REDES SOCIAIS E SITE CLONADO
A polêmica inflou com a manifestação de diversas partes nas redes sociais, incluindo a própria PM, o governador Wilson Witzel (PSC) e o deputado Eduardo Bolsonaro (PSL-SP). Para completar, neste domingo (8) o site da corporação fluminense foi clonado, exibindo a frase "Como entrar na favela da Maré sem levar tiro" e uma foto do coronel Ibis Pereira. Ainda estava fora do ar até a tarde desta terça.
A Polícia Militar replicou uma publicação de Monteiro no Twitter, dizendo que o soldado está na ativa há quatro anos e já respondeu a mais de 70 faltas disciplinares, a maioria delas por falta ao serviço. "Seu comportamento é classificado como mau, com 16 punições em sua ficha", escreveu.

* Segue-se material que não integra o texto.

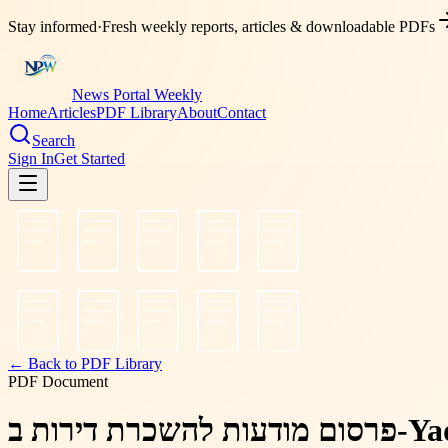
Stay informed
·
Fresh weekly reports, articles & downloadable PDFs
News Portal Weekly
Home
Articles
PDF Library
About
Contact
Search
Sign In
Get Started
← Back to PDF Library
PDF Document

Sobre o coronel, disse no mesmo post que "não há denúncia contra o oficial em questão. Caso seja apresentada ela será apurada com base nos regulamentos da Corporação".
Já Witzel escreveu que "a PMERJ, como as demais instituições militares do país, tem como pilares os princípios da hierarquia e da disciplina. Todos os soldados respondem à Comissão de Revisão Disciplinar". Outros oficiais e políticos, como a deputada federal Major Fabiana (PSL-RJ), também saíram em defesa do coronel.
Do outro lado, Gabriel Monteiro recebeu o apoio da #somostodosgabrielmonteiro, uma das mais comentadas no Twitter na última quinta. Eduardo Bolsonaro publicou que, apesar de não conhecer o soldado, "retirar seu porte [de arma] é quase uma sentença morte". Olavo de Carvalho, guru do presidente, escreveu que "Gabriel Monteiro tem de ser reintegrado na Polícia Militar com INDENIZAÇÃO POR DANOS MORAIS E PROMOÇÃO [sic]."
Outro que o elogiou foi o deputado estadual Filippe Poubel (PSL). O soldado foi cedido ao gabinete do parlamentar, na Assembleia Legislativa do Rio, depois que um outro processo disciplinar seu foi anulado pelo Secretário de Polícia Militar, coronel Rogério Figueredo, em agosto de 2019, apesar de recomendação contrária da Corregedoria.